> **Your instructions**:
Retype exactly the lines from the one that contains "an ihrer Grunds" through the final line of the material below, and add nothing else.

> **Exercise data**:

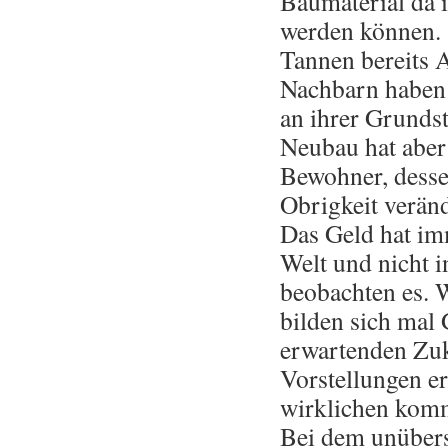
Baumaterial da i
werden können. 
Tannen bereits A
Nachbarn haben 
an ihrer Grunds
Neubau hat aber
Bewohner, desse
Obrigkeit veränd
Das Geld hat imm
Welt und nicht i
beobachten es. 
bilden sich mal 
erwartenden Zuk
Vorstellungen er
wirklichen kom
Bei dem unüber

> **Solution for this problem**:
an ihrer Grunds
Neubau hat aber
Bewohner, desse
Obrigkeit veränd
Das Geld hat imm
Welt und nicht i
beobachten es. 
bilden sich mal 
erwartenden Zuk
Vorstellungen er
wirklichen kom
Bei dem unüber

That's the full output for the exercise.